Depuis 2023, Pinar Selek est membre du Comi­té scien­ti­fique du Jour­nal des Anthro­po­logues, elle a récem­ment publié Parce qu’ils sont armé­niens  (Lia­na Levi, Paris, 2023) et Le Chau­dron mili­taire turc. Un exemple de pro­duc­tion de la vio­lence mas­cu­line  (Des femmes-Antoi­nette Fouque, Paris, 2023), ou encore « Musiques ana­to­liennes en exil : trans­for­ma­tions, trans­gres­sions » (Hommes & migra­tions, 2023, 1342 : 43 – 50). Pinar est une scien­ti­fique, une cher­cheuse et nous lui avons deman­dé de nous par­ler de ses tra­vaux, de son par­cours de recherche, intrin­sè­que­ment liés à sa bio­gra­phie et à l’histoire récente de la Tur­quie. Au cœur du sujet : l’autonomie de la recherche et du tra­vail intel­lec­tuel vis-à-vis de l’État ; l’effet du contexte poli­tique sur les formes d’organisation de la recherche et sur la défense de la dimen­sion cri­tique inhé­rente à la science ; l’apport du fémi­nisme à l’étude du pou­voir, de l’autoritarisme et des formes de résis­tance ; la néces­si­té de croi­ser les ques­tions, les domaines pour pro­duire une science cri­tique et dyna­mique. Pinar ques­tionne l’autonomie des ins­ti­tu­tions uni­ver­si­taires, évoque la créa­tion « d’espaces autres » au tra­vers de revues, d’enseignements, d’articulations avec le mili­tan­tisme, la poé­sie… le désir de lier inlas­sa­ble­ment la recherche et la vie, la vie à la vie.

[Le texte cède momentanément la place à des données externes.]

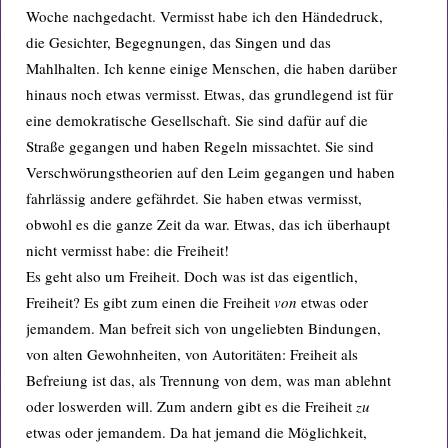
Woche nachgedacht. Vermisst habe ich den Händedruck,
die Gesichter, Begegnungen, das Singen und das
Mahlhalten. Ich kenne einige Menschen, die haben darüber
hinaus noch etwas vermisst. Etwas, das grundlegend ist für
eine demokratische Gesellschaft. Sie sind dafür auf die
Straße gegangen und haben Regeln missachtet. Sie sind
Verschwörungstheorien auf den Leim gegangen und haben
fahrlässig andere gefährdet. Sie haben etwas vermisst,
obwohl es die ganze Zeit da war. Etwas, das ich überhaupt
nicht vermisst habe: die Freiheit!
Es geht also um Freiheit. Doch was ist das eigentlich,
Freiheit? Es gibt zum einen die Freiheit
von
etwas oder
jemandem. Man befreit sich von ungeliebten Bindungen,
von alten Gewohnheiten, von Autoritäten: Freiheit als
Befreiung ist das, als Trennung von dem, was man ablehnt
oder loswerden will. Zum andern gibt es die Freiheit
zu
etwas oder jemandem. Da hat jemand die Möglichkeit,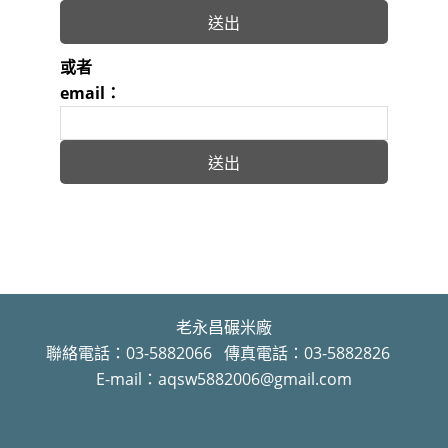
或者
email：
老永昌碾米廠
聯絡電話：03-5882066 傳真電話：03-5882826
E-mail：aqsw5882006@gmail.com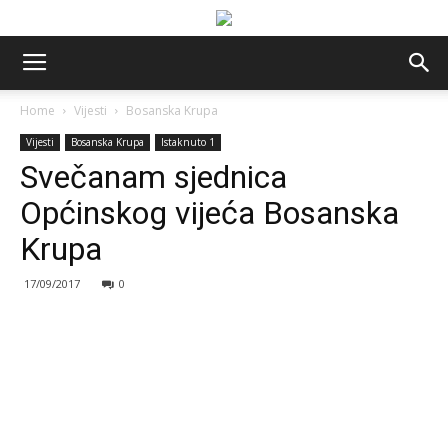
Home
Vijesti
Bosanska Krupa
Vijesti
Bosanska Krupa
Istaknuto 1
Svečanam sjednica
Općinskog vijeća Bosanska
Krupa
17/09/2017
0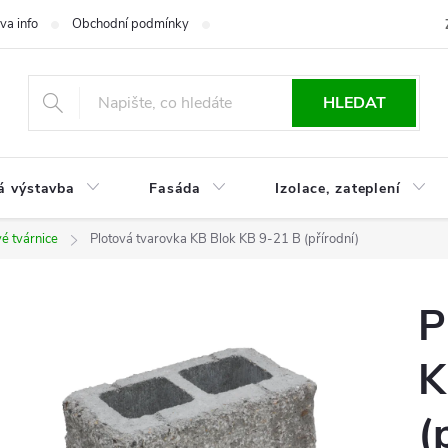
va info
Obchodní podmínky
Reklamace
Časté otázky
Ko
HLEDAT
á výstavba
Fasáda
Izolace, zateplení
vé tvárnice
Plotová tvarovka KB Blok KB 9-21 B (přírodní)
P
K
(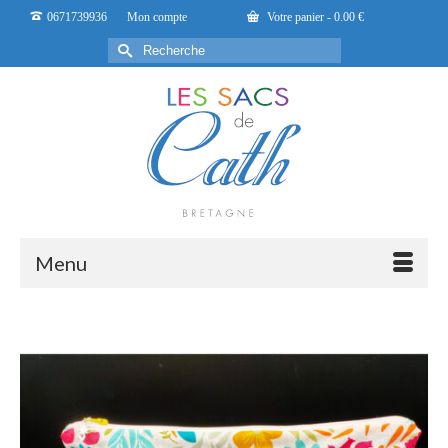
0671739936
Mon compte
Votre panier
-
0.00
€
Rechercher :
Menu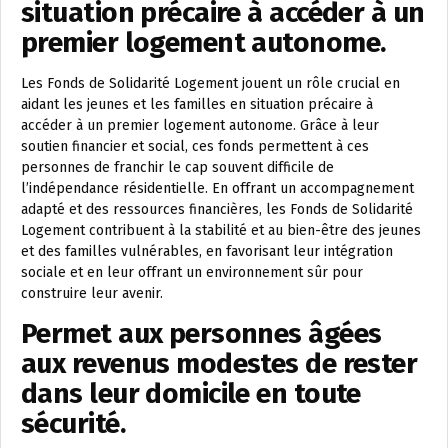
situation précaire à accéder à un
premier logement autonome.
Les Fonds de Solidarité Logement jouent un rôle crucial en
aidant les jeunes et les familles en situation précaire à
accéder à un premier logement autonome. Grâce à leur
soutien financier et social, ces fonds permettent à ces
personnes de franchir le cap souvent difficile de
l’indépendance résidentielle. En offrant un accompagnement
adapté et des ressources financières, les Fonds de Solidarité
Logement contribuent à la stabilité et au bien-être des jeunes
et des familles vulnérables, en favorisant leur intégration
sociale et en leur offrant un environnement sûr pour
construire leur avenir.
Permet aux personnes âgées
aux revenus modestes de rester
dans leur domicile en toute
sécurité.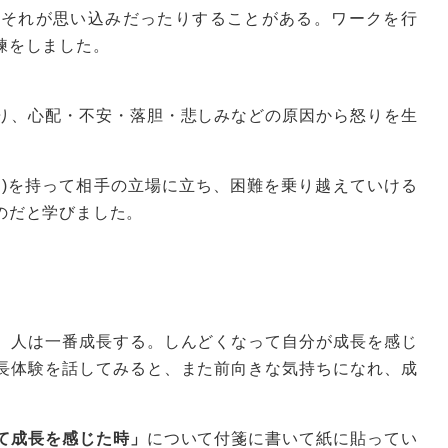
てそれが思い込みだったりすることがある。ワークを行
練をしました。
り、心配・不安・落胆・悲しみなどの原因から怒りを生
に)を持って相手の立場に立ち、困難を乗り越えていける
のだと学びました。
、人は一番成長する。しんどくなって自分が成長を感じ
長体験を話してみると、また前向きな気持ちになれ、成
て成長を感じた時」
について付箋に書いて紙に貼ってい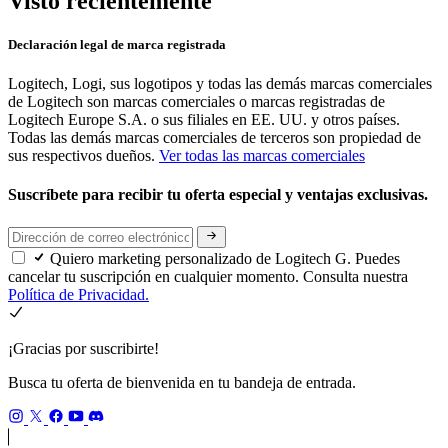
Visto recientemente
Declaración legal de marca registrada
Logitech, Logi, sus logotipos y todas las demás marcas comerciales
de Logitech son marcas comerciales o marcas registradas de
Logitech Europe S.A. o sus filiales en EE. UU. y otros países.
Todas las demás marcas comerciales de terceros son propiedad de
sus respectivos dueños.
Ver todas las marcas comerciales
Suscríbete para recibir tu oferta especial y ventajas exclusivas.
Quiero marketing personalizado de Logitech G. Puedes
cancelar tu suscripción en cualquier momento. Consulta nuestra
Política de Privacidad.
¡Gracias por suscribirte!
Busca tu oferta de bienvenida en tu bandeja de entrada.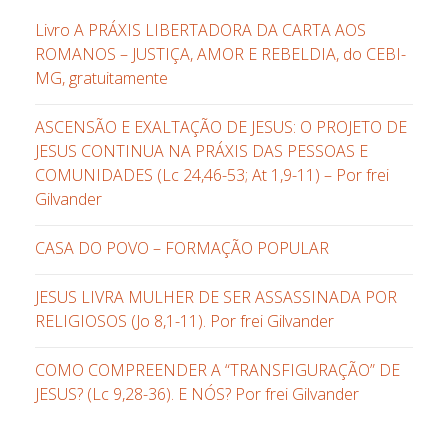
Livro A PRÁXIS LIBERTADORA DA CARTA AOS
ROMANOS – JUSTIÇA, AMOR E REBELDIA, do CEBI-
MG, gratuitamente
ASCENSÃO E EXALTAÇÃO DE JESUS: O PROJETO DE
JESUS CONTINUA NA PRÁXIS DAS PESSOAS E
COMUNIDADES (Lc 24,46-53; At 1,9-11) – Por frei
Gilvander
CASA DO POVO – FORMAÇÃO POPULAR
JESUS LIVRA MULHER DE SER ASSASSINADA POR
RELIGIOSOS (Jo 8,1-11). Por frei Gilvander
COMO COMPREENDER A “TRANSFIGURAÇÃO” DE
JESUS? (Lc 9,28-36). E NÓS? Por frei Gilvander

Nous avons réa­li­sé cet entre­tien en juin 2024, dans un jar­din, face à la Médi­ter­ra­née, tout près de Nice. L’occasion pour la socio­logue d’évoquer son atta­che­ment à Nice, à la mer, à l’eau.

Pour­quoi Nice ?

Pinar Selek – J’avais déjà repé­ré Nice. J’avais une amie turque, Sirin Teke­li, une femme très impor­tante pour les mou­ve­ments fémi­nistes turcs. On la qua­li­fiait de « Simone de Beau­voir turque » mais elle était plus sym­pa­thique que Simone de Beau­voir, modeste, dis­crète. J’avais avec elle un lien très par­ti­cu­lier : je l’appelais, elle ne me disait jamais non, elle connais­sait ma mère… Elle avait une « cachette » à Nice. Un appar­te­ment où elle venait se repo­ser, écrire, pen­ser. Elle venait une fois par an. Elle res­tait un mois inco­gni­to, elle allait au ciné­ma, elle lisait plein de livres, elle allait à l’opéra. Son appar­te­ment à Nice se situait sur le port. C’était un secret, elle crai­gnait pour sa vie depuis le coup d’État. Elle a par­ta­gé sa cachette avec moi et je venais à Nice, chez elle, pour écrire. Après avoir quit­té la Tur­quie en 2009, j’ai pas­sé quelques temps à Lyon et quand j’ai quit­té Lyon, je suis venue à Nice. J’étais dans ce petit appar­te­ment, mon amie n’y venait pas sou­vent… La mer est toute proche et je suis une vraie maniaque de la mer Médi­ter­ra­née, il faut que je nage, c’est pour moi une néces­si­té. Les socio­logues de l’URMIS ont appris que j’étais à Nice, ils m’ont invi­tée pour une confé­rence, puis j’ai obte­nu un poste d’ATER en sciences poli­tiques à Nice et deux ans après je suis pas­sée en socio­lo­gie. Aujourd’hui, je suis ensei­gnante cher­cheuse en socio­lo­gie à l’université Côte d’Azur.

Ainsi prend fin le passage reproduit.